Toni Morrison: “As an American writer.” (Audience cheers)
It's a fascinating little moment. Out of context, the Vox reading is a stretch, but it's not a wholly unreasonable interpretation of what she said, especially since she goes on to talk about how race doesn't exist (only racism). But it's more important to notice that she doesn't really say very much. The headline "Toni Morrison told Stephen Colbert she's an 'American writer'" would be accurate, but boring; the addition of "not an 'African-American writer'" makes it interesting, at the cost of putting his words in her mouth. Especially if we put her in context of thigs she's said in the past--if we know that "don't necessarily like to be pigeonholed as an African American writer" is accurate, but very far from implying "not an African-American writer"--then the Vox reading comings into focus as the interested distortion that it is.

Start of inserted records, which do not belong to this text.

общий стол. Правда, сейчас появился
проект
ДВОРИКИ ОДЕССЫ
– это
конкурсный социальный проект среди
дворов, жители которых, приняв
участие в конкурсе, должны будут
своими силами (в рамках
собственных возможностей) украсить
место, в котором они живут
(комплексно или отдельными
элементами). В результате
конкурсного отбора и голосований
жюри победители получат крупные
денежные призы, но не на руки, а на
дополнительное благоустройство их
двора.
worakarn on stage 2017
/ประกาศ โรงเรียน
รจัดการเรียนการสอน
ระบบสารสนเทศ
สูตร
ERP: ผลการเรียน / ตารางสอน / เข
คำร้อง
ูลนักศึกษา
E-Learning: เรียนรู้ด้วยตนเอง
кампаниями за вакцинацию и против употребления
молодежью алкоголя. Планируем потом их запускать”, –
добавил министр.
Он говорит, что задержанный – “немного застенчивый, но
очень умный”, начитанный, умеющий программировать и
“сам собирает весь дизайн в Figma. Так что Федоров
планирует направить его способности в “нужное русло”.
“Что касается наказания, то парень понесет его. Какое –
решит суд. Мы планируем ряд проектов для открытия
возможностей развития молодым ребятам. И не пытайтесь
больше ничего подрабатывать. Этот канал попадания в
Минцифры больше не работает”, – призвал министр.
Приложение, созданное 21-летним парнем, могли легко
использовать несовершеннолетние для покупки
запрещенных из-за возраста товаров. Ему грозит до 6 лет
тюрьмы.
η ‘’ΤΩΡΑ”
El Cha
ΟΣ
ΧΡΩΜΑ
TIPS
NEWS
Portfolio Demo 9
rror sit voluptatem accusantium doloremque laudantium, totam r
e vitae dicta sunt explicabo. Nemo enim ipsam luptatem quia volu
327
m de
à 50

Another way to look at it would be that the Vox headline takes seriously what Colbert says as a joke. When he asks "What would you like me to pigeonhole you as?" the point is that this is a stupid question. He is misunderstanding her point: she is persistently pigeonholed as one thing (and therefore not the other things), and she wants to be all of them at once. The joke is this misunderstanding, his leap to assume that she just wants to be pigeonholed as something different (perhaps, something as arbitrary as "Korean Pop Star"). The audience laughs at this joke, because he is making fun of himself ("Because I have to categorize everybody" he reminds us; "How should I just see you as a category?"). It is not a real question.
When she answers "As an American writer," of course, she is giving a real answer. And it might be worth noting that she chose one point of emphasis rather than another; she could have said "No, I am an African-American writer," but she didn't say that. It might also not be worth making too much of that. She's having fun. The part where she reads his questions at the start of the interview is kind of great, but it's also just fun. To turn it into a sober announcement of her identity seems a very lazy way to interpret the exchange. /VoxBashing
There is one more thing I thought was interesting in the clip, though. After she says "as an American writer," the audience cheers, loudly, and Colbert repeats what she said; you can hear him stalling, working at his next move, working up the next joke. When it comes, I read it as a sly rebuke of the audience's cheering. After all, she declares herself an American and they're delighted to hear her claim them: rather than being reminded of racial difference, she claims American unity, and they like that. White Americans are often very pleased by these kinds of claims, the appeal to a sense of American identity which melts all divisions (leaving white behind). So Colbert instantly leaps into a full-throated parody of exactly this kind of American post-racialism, declaring that he doesn't see race, that he's evolved beyond it. The way they are glad to hear her seem not to see race--and their quickness to read that into her words--becomes his own transparently self-interested desire to un-see racism. But on him, it's a performance, a joke.